I think the general takeaway is no,

that means it’s not recovered.

And there are things, of course, like massage,

like fascial release, and things of that sort,

sauna, cold, that can perhaps accelerate

the movement from soreness to not sore.

But in general, the omega-3, vitamin D,

and magnesium malate trio seem to be an effective way

to reduce inflammation at kind of a systemic level.

But remember, you want inflammation

provided you’re not damaging the muscle so much

that you’re injured during the training session

because that’s the stimulus for change in those muscles.

I want to talk about a few other things

that support the process of nerve to muscle communication

and touch on some of the things

that a lot of people are doing

to try and quote-unquote enhance their workouts

and evaluate whether or not those are, in fact,

enhancing workouts or not.

Because weight training,

unlike a lot of other forms of exercise,

has a unique aspect to it,

which is this feature that I guess

some people call it the pump,

which is the fact that blood goes into the muscle

when you train.

It’s the only kind of training

where you actually get a window

into what the result might actually look like

before you actually accomplish that result.

So if you think about when you go out for a hard run

and let’s say you go out for a two-mile run,

let’s say your goal is to break,

you want to do a sub-10 two-mile.

Actually, when I went to university,

I was running cross-country my senior year of high school

and I wanted to walk on for the cross-country team.

And so I went out there

and it turned out you had to do a sub-10 two-mile.

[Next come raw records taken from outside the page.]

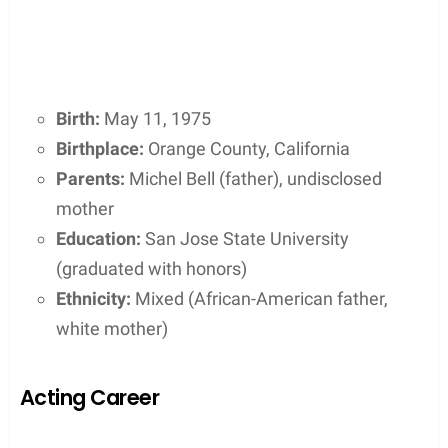
Birth:
May 11, 1975
Birthplace:
Orange County, California
Parents:
Michel Bell (father), undisclosed
mother
Education:
San Jose State University
(graduated with honors)
Ethnicity:
Mixed (African-American father,
white mother)
Acting Career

And I think the best mile I ever ran in high school

was a 457, which isn’t terrible.

I can’t do that now.

It’s not even close to what high school athletes,

the best high school athletes can do now.

But that would have meant doing it back-to-back.

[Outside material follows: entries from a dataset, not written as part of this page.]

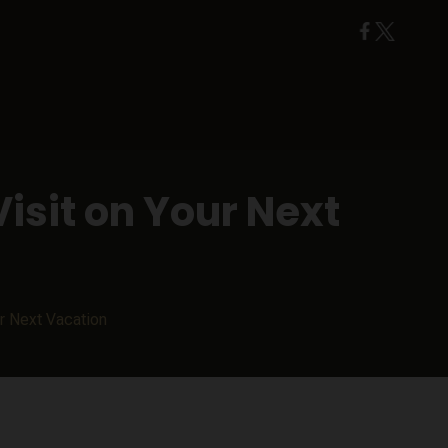
isit on Your Next
ur Next Vacation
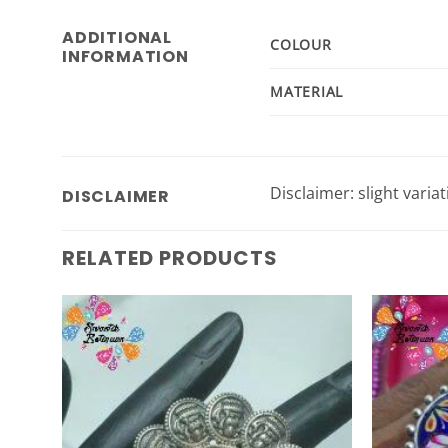
ADDITIONAL
COLOUR
INFORMATION
MATERIAL
Disclaimer: slight varia
DISCLAIMER
RELATED PRODUCTS
Add to
Wishlist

So a sub-10 minute two-mile didn’t even come close.

I told Costello this story the other day

and he just kind of laughed at me.

He was like, why would you even want to run two miles?

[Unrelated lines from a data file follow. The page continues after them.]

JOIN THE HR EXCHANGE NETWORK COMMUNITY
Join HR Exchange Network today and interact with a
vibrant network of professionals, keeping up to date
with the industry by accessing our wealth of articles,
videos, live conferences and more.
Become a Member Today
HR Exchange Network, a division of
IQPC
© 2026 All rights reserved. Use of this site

Because Costello is built almost exclusively

of these type two fast twitch muscles.

They’re designed for moving objects.

He’s incredibly strong.

He has been since he was a puppy.

I mean, that dog could probably drag a tractor

if he wanted to, but he can’t really go far.

Whereas a greyhound or a whippet

or some of these other sight hounds or scent hounds

can go, go, go.

They have a higher percentage

of the so-called slow twitch muscle fibers.

They are much better at endurance.

So a sub-10 two-mile would have been very, very challenging.

No chance I could have done that, I don’t think,

even with a lot of training.

But let’s say that you want to improve your performance

in a given type of exercise.

Let’s talk about some of the things

that seem to work across the board

to improve strength, improve hypertrophy,

and improve nerve to muscle communication and performance.

The first thing that’s absolutely key

for nerve to muscle communication

and physical performance of any kind

might not sound that exciting to you,

but it is very exciting, and that’s salt.

Nerves, nerve cells, neurons, communicate with each other

and communicate with muscle by electricity.

But that electricity is generated by particular ions

moving into and out of the neuron.

And the rushing in of a particular ion, sodium, salt,

is what allows nerve cells to fire.

If you don’t have enough salt in your system,

your neurons and your brain

and your nerve to muscle communication will be terrible.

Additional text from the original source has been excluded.